Putusan Otak

Putusan Otak

--

Trump seperti terus saja terpeleset lidah. Atau memang orangnya begitu. Mungkin jalan pikirannya betul: semua keputusan dibuat di pikiran. Jadi, kalau Trump bilang ia sudah memutuskan semua itu bukan dokumen rahasia orang lain harus percaya kepadanya. Termasuk para penyelidik itu.

Tapi para penyelidik tidak percaya. Kecuali Trump melubangi kepalanya, lalu mengambil bagian otaknya yang memutuskan itu, untuk diserahkan ke FBI. Sebagai barang bukti. Cuilan otak itulah barang bukti bahwa ia sudah membuat keputusan.

Tentu Trump tidak mau melubangi kepalanya. Ia hanya berargumen. Sebagai taktik mengulur waktu. Dan lagi Trump memang punya hobi mengabaikan bukti. Tuduhannya bahwa pemilu curang tanpa bukti. Tuduhan bahwa Presiden Biden mencuri suara tanpa bukti. Tuduhan Obama tidak lahir di Amerika tanpa bukti.

Juga pekan lalu. Seminggu sebelum ia mengatakan ''sudah membuat keputusan di dalam pikiran''. Ia melontarkan tuduhan baru pada FBI: penyelidik sengaja membawa dokumen rahasia ke rumahnya, lalu ditaruh di situ, untuk kemudian disita sebagai barang bukti.

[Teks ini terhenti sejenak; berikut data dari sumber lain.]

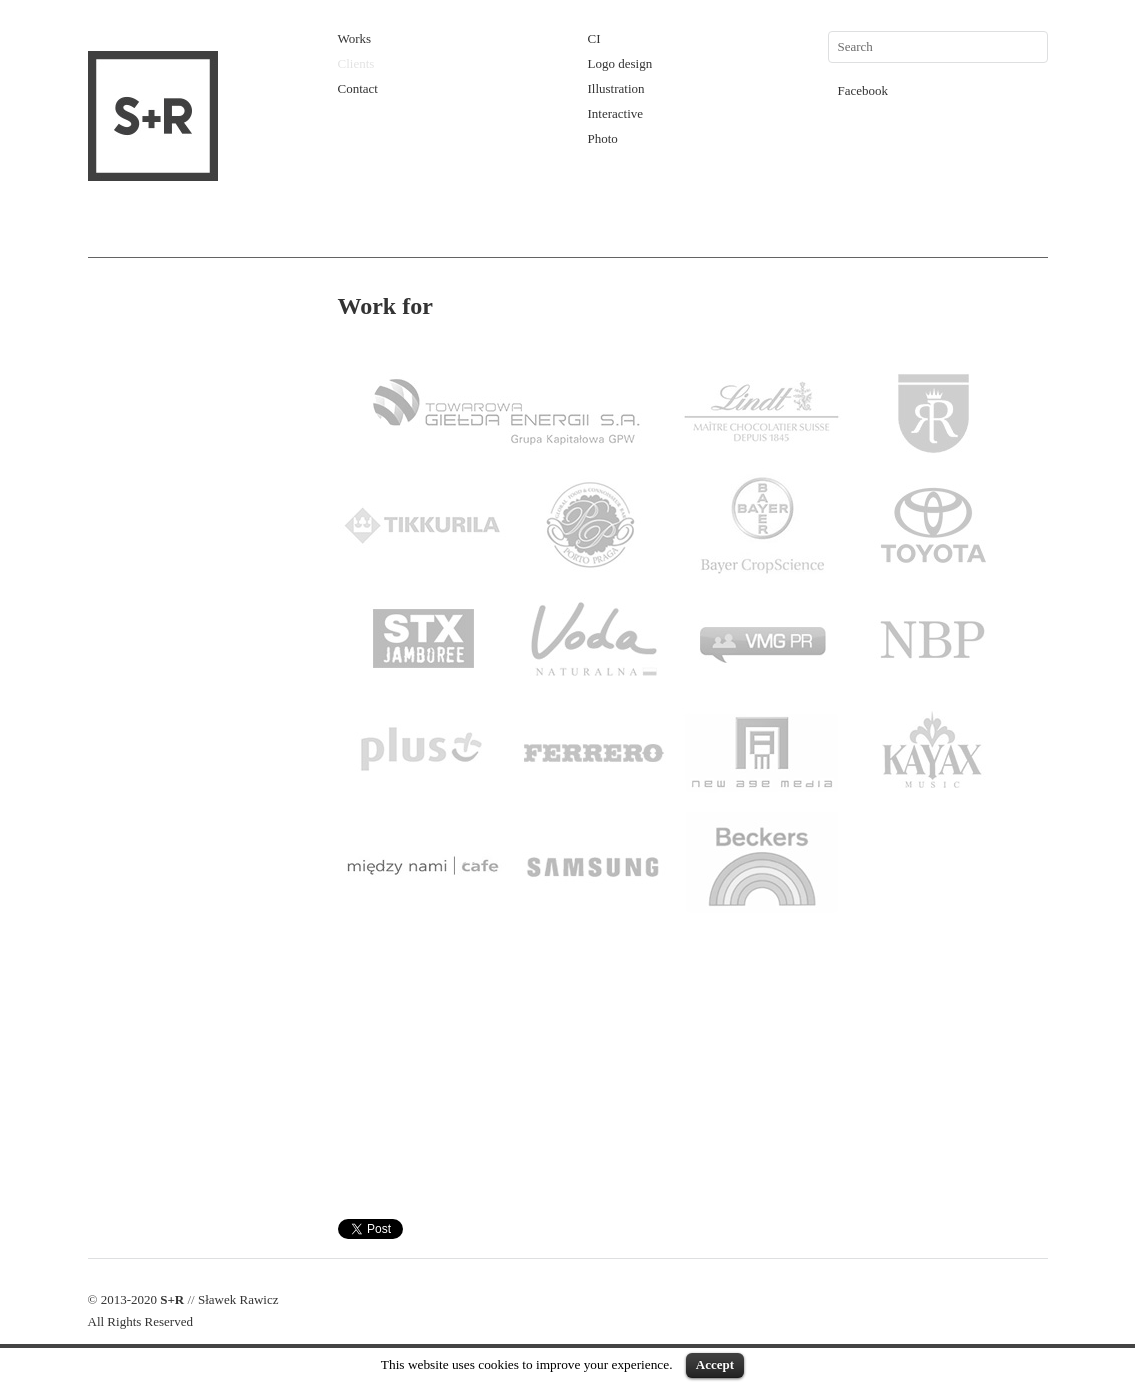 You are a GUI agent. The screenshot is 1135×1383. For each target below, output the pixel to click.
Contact (358, 88)
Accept (715, 1364)
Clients (356, 63)
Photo (603, 138)
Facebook (863, 90)
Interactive (616, 113)
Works (355, 38)
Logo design (620, 63)
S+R (172, 1299)
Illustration (616, 88)
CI (594, 38) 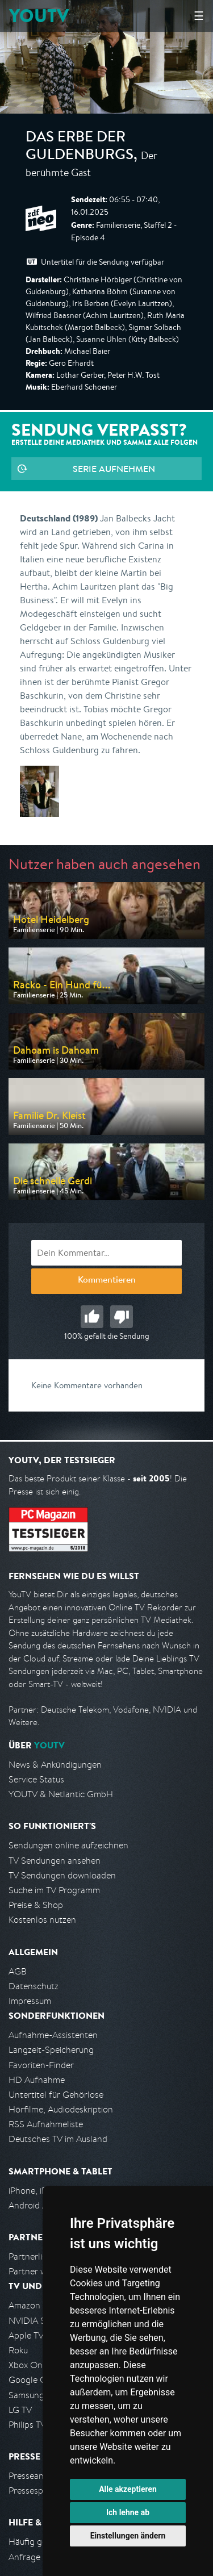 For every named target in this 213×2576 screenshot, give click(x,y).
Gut (92, 1316)
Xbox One (28, 2365)
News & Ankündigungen (55, 1765)
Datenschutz (34, 1986)
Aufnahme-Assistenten (53, 2035)
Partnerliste (31, 2256)
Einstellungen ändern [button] (128, 2535)
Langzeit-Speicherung (51, 2050)
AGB (18, 1971)
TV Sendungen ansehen (55, 1861)
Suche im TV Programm (54, 1890)
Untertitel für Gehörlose (56, 2095)
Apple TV (26, 2335)
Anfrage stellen (39, 2557)
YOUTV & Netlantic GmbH (61, 1794)
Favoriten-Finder (41, 2065)
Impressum (30, 2001)
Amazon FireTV (38, 2305)
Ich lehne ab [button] (127, 2512)
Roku (18, 2350)
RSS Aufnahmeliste (46, 2124)
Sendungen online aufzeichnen (68, 1845)
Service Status (36, 1779)
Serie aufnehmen (114, 468)
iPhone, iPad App (41, 2191)
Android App (33, 2205)
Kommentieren (107, 1280)
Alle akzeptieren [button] (128, 2489)
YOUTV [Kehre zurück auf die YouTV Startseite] (39, 15)
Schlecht (121, 1316)
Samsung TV (33, 2395)
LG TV (20, 2410)
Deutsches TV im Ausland (58, 2139)
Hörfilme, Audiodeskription (61, 2109)
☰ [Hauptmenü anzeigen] (199, 15)
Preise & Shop (36, 1905)
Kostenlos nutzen (42, 1920)
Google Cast (33, 2380)
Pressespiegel (35, 2490)
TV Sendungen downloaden (62, 1875)
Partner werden (39, 2271)
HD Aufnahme (37, 2080)
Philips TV (27, 2425)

Pengikut Trump pun percaya itu. Rupanya mereka percaya FBI sudah meniru praktik polisi di negara pewayangan. Pengikut Trump, Anda sudah tahu: sangat fanatik dan militan. Bahkan Trump, pekan lalu, mengancam: kalau soal dokumen ini ia dijadikan tersangka, pengikutnya tidak akan bisa menerima. Mereka akan menjadi ancaman keamanan. Maksudnya: mereka akan mengamuk di jalan-jalan.

Pekan lalu FBI memang terlihat sudah akan melangkah ke sana. Trump juga tahu. Maka ia mencari jalan memutar. Ia minta ke pengadilan: agar diangkat dulu penilai independen. Penilai independenlah yang akan menentukan apakah dokumen itu rahasia atau bukan. Ia tidak mau polisi yang menentukan. FBI sudah ia anggap bermain politik.

Amerika hebat. Di bidang penegakan hukum. Lihatlah apa kata pengadilan. Permintaan Trump itu dikabulkan. 

Penegakan hukum begitu diutamakan di sana. Pun ketika harus lebih rumit dalam menghadapi tokoh sekelas mantan Presiden Donald Trump.

Hukum dan demokrasi memang berjalan seiring di sana. Karena itu bisa menjadi negara adil dan maju. Ketidakadilan masih terjadi di sana. Tapi punya cara penyelesaian hukum yang sangat tegak. 

Saya menilai hukum dan demokrasi itu ibarat roda depan dan belakang di sebuah mobil. Kalau pun mesin mobil itu mogok masih bisa didorong. Tapi, tanpa ban ia hanya onggokan besi.

Saya ikut Anda saja: yang roda depankah yang demokrasi atau yang belakangkah yang hukum. Sama saja. Yang penting demokrasi tanpa penegakan hukum, mobil tidak bisa bergerak maju. Tanpa penegakan hukum demokrasi hanya di bibir saja. 

Mobil kita sebenarnya sudah punya roda depan. Sudah 20 tahun. Sudah dicoba dijalankan. Gembos satu. Bisa saja yang gembos itu ditambal. Berarti harus dibawa ke tukang tambal ban. Tidak bisa. Roda belakangnya belum ada. Atau baru ada velg-nya.

Di Amerika roda demokrasi dan roda penegakan hukumnya begitu komplet. Muka-belakangnya sama-sama berfungsi.

Dengan dikabulkannya permintaan Trump, maka FBI menahan diri. Biarkan proses pengadilan berjalan dulu. Ini baru pertama terjadi. Barang bukti sebuah tindak pidana dinilai dulu oleh pihak ketiga.

Pengadilan pun menunjuk ahli hukum senior untuk menjadi penilai independen itu. Umurnya sudah 78 tahun. Namanya: Raymond Dearie. Ia masih aktif sebagai hakim. Di distrik timur New York. Usia tidak masalah. Dari hakim yang diperlukan kejernihan pikiran dan hatinya.